Until recently, fundamental questions around the state of democracy in Europe or the US received relatively little attention in the foreign policy debate. Where Western foreign policy think-tanks focused on democracy at all, they tended to consider how it could be promoted and supported elsewhere in the world. In the last few years – and in particular since the decision by the British people to leave the European Union and the election of Donald Trump as US president in 2016 – there has been a proliferation of projects that seek to ‘defend’, ‘protect’ or ‘secure’ democracy within Europe and the US. But these projects tend to focus on ‘foreign interference’ in Western democracies – and in particular on the use of digital technology by authoritarian states such as China and Russia to ‘polarize and pervert the politics of democratic societies’, as one Washington, DC-based think-tank puts it.

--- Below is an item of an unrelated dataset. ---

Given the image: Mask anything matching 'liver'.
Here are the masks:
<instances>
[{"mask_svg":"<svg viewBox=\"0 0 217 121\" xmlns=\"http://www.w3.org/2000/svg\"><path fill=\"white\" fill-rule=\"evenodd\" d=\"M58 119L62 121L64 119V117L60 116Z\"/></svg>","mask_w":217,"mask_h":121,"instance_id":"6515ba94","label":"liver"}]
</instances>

In the last few years – and in particular since the decision by the British people to leave the European Union and the election of Donald Trump as US president in 2016 – there has been a proliferation of projects that seek to ‘defend’, ‘protect’ or ‘secure’ democracy within Europe and the US.
It is understandable that foreign policy think-tanks should focus on this external aspect of the crisis of liberal democracy in Europe and the US. But doing so inevitably tends to suggest that the crisis is driven primarily by external actors. It ignores the internal problems with the way democracy functions and has evolved in the past few decades. This research paper takes a different approach, starting from the assumption that any crisis of liberal democracy is driven primarily by internal forces (though, of course, external actors may seek to exploit the situation). It examines these drivers and explores how the challenges might ultimately be solved by making democracy in Europe more responsive to citizens – in part through the use of digital technology.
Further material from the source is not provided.